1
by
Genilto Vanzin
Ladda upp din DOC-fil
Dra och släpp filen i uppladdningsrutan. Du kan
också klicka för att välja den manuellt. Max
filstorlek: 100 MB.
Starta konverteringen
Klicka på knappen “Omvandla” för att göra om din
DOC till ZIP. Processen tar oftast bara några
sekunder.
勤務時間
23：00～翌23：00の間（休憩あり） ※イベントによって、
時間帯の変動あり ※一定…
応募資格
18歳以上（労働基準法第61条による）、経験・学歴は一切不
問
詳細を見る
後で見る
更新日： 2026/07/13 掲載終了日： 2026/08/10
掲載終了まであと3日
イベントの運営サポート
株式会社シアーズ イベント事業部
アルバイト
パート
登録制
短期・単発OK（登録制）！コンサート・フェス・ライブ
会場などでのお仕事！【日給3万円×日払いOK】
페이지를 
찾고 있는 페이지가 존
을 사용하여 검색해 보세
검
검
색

====

#### Work required:
The answer should contain every line of the data, unchanged.

#### Response to this exercise:
1
by
Genilto Vanzin
Ladda upp din DOC-fil
Dra och släpp filen i uppladdningsrutan. Du kan
också klicka för att välja den manuellt. Max
filstorlek: 100 MB.
Starta konverteringen
Klicka på knappen “Omvandla” för att göra om din
DOC till ZIP. Processen tar oftast bara några
sekunder.
勤務時間
23：00～翌23：00の間（休憩あり） ※イベントによって、
時間帯の変動あり ※一定…
応募資格
18歳以上（労働基準法第61条による）、経験・学歴は一切不
問
詳細を見る
後で見る
更新日： 2026/07/13 掲載終了日： 2026/08/10
掲載終了まであと3日
イベントの運営サポート
株式会社シアーズ イベント事業部
アルバイト
パート
登録制
短期・単発OK（登録制）！コンサート・フェス・ライブ
会場などでのお仕事！【日給3万円×日払いOK】
페이지를 
찾고 있는 페이지가 존
을 사용하여 검색해 보세
검
검
색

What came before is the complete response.